Le Qatar est aussi en train
de procéder à des réformes transformant radicalement les problématiques
nationales liées au droit du travail des étrangers
Au-delà
de l’aide en matériel médical fournie, le Qatar pourvoit aux besoins de
transports aériens de la région : en effet, Qatar Airways a su mettre à
disposition sa flotte pour le rapatriement de milliers de voyageurs dans le
monde tandis que la majorité des compagnies aériennes d’autres pays
interrompaient purement et simplement leur activité. Ainsi, nombre d’Iraniens
notamment ont pu être rapatriés, faisant ainsi à la fois "gagner des
points diplomatiques" au Qatar pour l’aide fournie.
Mais
au-delà des "points marqués" dans le cadre de la gestion de la crise,
force est de constater que le Qatar est aussi en train de procéder à des
réformes transformant radicalement les problématiques nationales liées au droit
du travail des étrangers, réformes qui, de tout évidence, auront un impact
indéniable sur les autres pays de la région, dont l’Iran.
DÉPASSER L’ENJEU SANITAIRE TOUT EN PROCÉDANT À DES
AVANCÉES EN MATIÈRE DE DROIT DU TRAVAIL
La
coupe du monde de 2022 constitue évidemment un enjeu de premier ordre.

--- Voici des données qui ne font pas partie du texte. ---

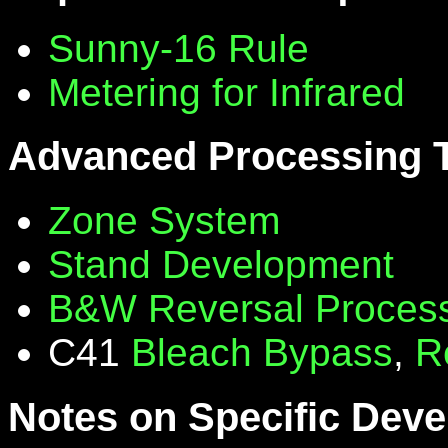
Sunny-16 Rule
Metering for Infrared
Advanced Processing 
Zone System
Stand Development
B&W Reversal Proces
C41
Bleach Bypass
,
R
Notes on Specific Deve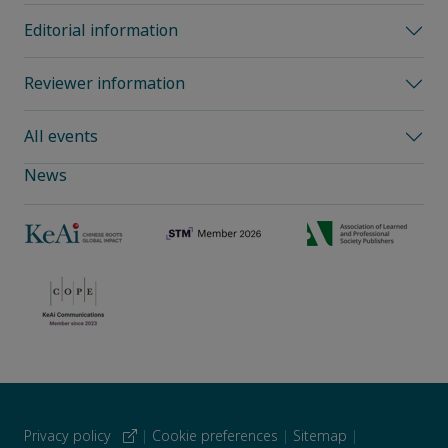
Editorial information
Reviewer information
All events
News
Privacy policy
|
Cookie preferences
|
Sitemap
|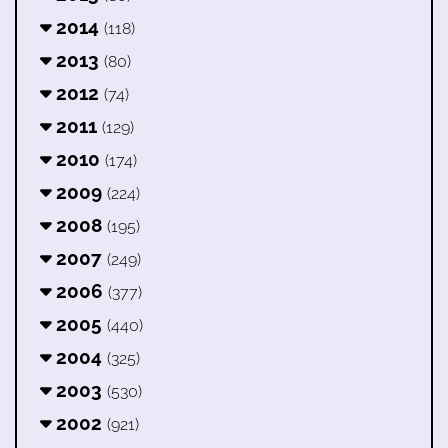
2014
(118)
2013
(80)
2012
(74)
2011
(129)
2010
(174)
2009
(224)
2008
(195)
2007
(249)
2006
(377)
2005
(440)
2004
(325)
2003
(530)
2002
(921)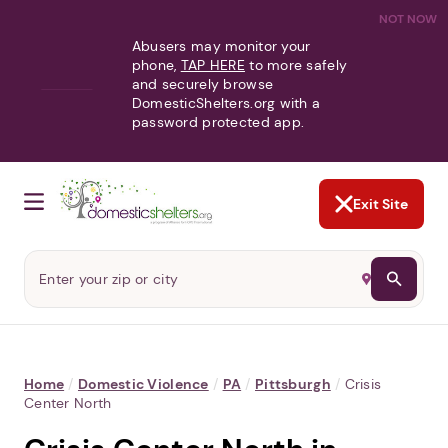
NOT NOW
Abusers may monitor your
phone,
TAP HERE
to more safely
and securely browse
DomesticShelters.org with a
password protected app.
Exit Site
Home
/
Domestic Violence
/
PA
/
Pittsburgh
/
Crisis
Center North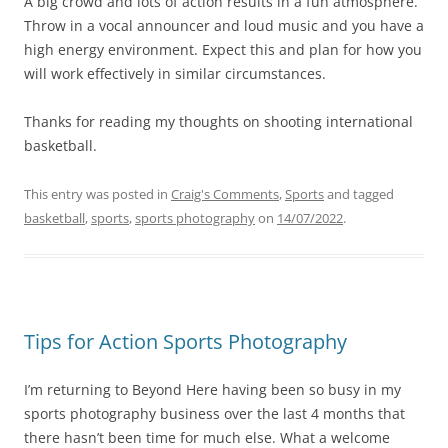
A big crowd and lots of action results in a fun atmosphere.
Throw in a vocal announcer and loud music and you have a
high energy environment. Expect this and plan for how you
will work effectively in similar circumstances.
Thanks for reading my thoughts on shooting international
basketball.
This entry was posted in
Craig's Comments
,
Sports
and tagged
basketball
,
sports
,
sports photography
on
14/07/2022
.
Tips for Action Sports Photography
I’m returning to Beyond Here having been so busy in my
sports photography business over the last 4 months that
there hasn’t been time for much else. What a welcome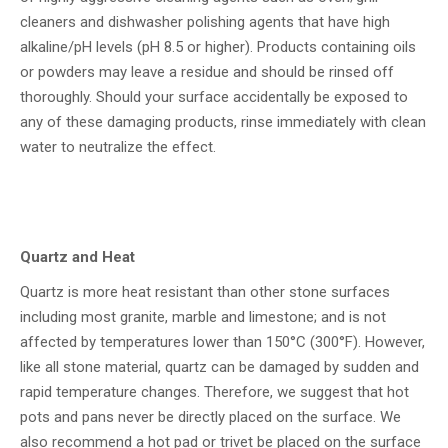
cleaners and dishwasher polishing agents that have high
alkaline/pH levels (pH 8.5 or higher). Products containing oils
or powders may leave a residue and should be rinsed off
thoroughly. Should your surface accidentally be exposed to
any of these damaging products, rinse immediately with clean
water to neutralize the effect.
Quartz and Heat
Quartz is more heat resistant than other stone surfaces
including most granite, marble and limestone; and is not
affected by temperatures lower than 150°C (300°F). However,
like all stone material, quartz can be damaged by sudden and
rapid temperature changes. Therefore, we suggest that hot
pots and pans never be directly placed on the surface. We
also recommend a hot pad or trivet be placed on the surface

Non
seulement le travail des ouvriers pour l’événement y sera observé mais leurs
conditions feront aussi l’objet de toutes les attentions à l’échelle
internationale. Dans un pays où 80% de la population est étrangère,
l’établissement de bases d’un droit du travail pourrait chirurgicalement
changer l’organisation du Qatar. Sur la lancée de l’abandon, en 2016, de
la Kafala, Doha annonce des mesures dans le cadre d’une stratégie
de développement : mise en place pour les travailleurs étrangers une limitation
des heures travaillées, l’établissement de contrats de travail alignés sur les
exigences internationales notamment en terme de protection du salarié, le
recours à des assurances, voire, la perspective de goûter à la régularisation,
qu’elle passe par un titre de séjour permanent ou même l’acquisition de la
nationalité.
Ainsi
peut-on penser qu’à la faveur de l’attribution de la Coupe du monde de football
de 2022, le Qatar passerait progressivement d’un système dénué de droit du
travail à une organisation réglant statut et régime de 80% de la population.

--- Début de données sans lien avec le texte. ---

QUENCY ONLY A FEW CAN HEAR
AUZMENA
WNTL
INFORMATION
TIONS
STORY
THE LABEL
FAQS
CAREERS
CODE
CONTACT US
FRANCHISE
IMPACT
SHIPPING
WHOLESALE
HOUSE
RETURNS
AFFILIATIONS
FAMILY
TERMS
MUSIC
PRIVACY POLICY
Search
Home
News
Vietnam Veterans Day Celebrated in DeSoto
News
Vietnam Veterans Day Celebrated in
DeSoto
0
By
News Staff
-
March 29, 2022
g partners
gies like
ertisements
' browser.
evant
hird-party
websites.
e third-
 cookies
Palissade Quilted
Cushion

L’étape fondamentale de l’abolition de la kafala en 2016,
procédure spécifique mettant un individu sous la tutelle d’un
"parrain" qatari et qui s’apparente, il faut bien l’avouer, à une
totale sujétion du salarié à son employeur, semble donc avoir été le coup de
départ donné à une salve de nouvelles mesures. Possible autre effet positif de
ces avancées sociales sur le rayonnement régional du Qatar ? Outre la
perspective que les autres pays du Golfe se trouvent peut-être contraints de
devoir s’aligner sur ces mesures, il faut envisager une possible dynamisation
scientifique et financière du Qatar.